(Items listed in a dataset)
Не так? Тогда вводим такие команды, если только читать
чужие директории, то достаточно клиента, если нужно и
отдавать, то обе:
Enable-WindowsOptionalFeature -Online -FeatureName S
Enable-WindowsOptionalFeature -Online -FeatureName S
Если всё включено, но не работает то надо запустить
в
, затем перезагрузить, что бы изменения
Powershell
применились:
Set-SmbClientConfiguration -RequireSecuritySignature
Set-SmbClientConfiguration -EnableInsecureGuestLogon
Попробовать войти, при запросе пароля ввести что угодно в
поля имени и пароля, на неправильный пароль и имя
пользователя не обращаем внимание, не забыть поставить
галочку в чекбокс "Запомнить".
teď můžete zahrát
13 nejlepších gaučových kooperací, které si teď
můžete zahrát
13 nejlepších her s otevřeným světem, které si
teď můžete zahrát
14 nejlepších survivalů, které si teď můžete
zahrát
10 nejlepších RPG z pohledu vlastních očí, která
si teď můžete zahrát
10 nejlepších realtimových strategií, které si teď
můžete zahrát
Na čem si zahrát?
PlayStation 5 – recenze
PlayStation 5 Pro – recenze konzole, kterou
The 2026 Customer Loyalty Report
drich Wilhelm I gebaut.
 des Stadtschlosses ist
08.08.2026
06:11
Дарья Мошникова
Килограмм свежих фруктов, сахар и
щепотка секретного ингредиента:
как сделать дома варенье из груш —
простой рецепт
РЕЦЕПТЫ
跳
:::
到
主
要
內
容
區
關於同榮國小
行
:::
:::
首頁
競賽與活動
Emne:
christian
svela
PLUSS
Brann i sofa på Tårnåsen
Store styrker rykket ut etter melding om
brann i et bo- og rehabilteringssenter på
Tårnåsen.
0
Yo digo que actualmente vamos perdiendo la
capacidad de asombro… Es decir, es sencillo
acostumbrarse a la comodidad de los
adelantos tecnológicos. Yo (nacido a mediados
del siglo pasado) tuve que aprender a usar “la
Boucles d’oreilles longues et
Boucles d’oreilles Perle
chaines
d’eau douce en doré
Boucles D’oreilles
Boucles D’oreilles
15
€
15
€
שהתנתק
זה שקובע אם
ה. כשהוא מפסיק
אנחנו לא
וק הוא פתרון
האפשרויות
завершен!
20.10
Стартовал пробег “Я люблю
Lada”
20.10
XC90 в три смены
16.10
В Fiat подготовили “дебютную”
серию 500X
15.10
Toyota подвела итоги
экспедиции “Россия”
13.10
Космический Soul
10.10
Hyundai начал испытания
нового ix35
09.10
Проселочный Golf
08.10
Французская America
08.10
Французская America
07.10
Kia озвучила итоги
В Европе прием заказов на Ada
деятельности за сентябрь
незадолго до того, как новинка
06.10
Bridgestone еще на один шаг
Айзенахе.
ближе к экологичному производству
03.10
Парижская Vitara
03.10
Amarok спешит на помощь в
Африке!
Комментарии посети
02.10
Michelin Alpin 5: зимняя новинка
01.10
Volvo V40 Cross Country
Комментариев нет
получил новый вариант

### What is expected
Search the entries above for lines holding the string "zahrát", then report only how many there are.

### Solution to this task
7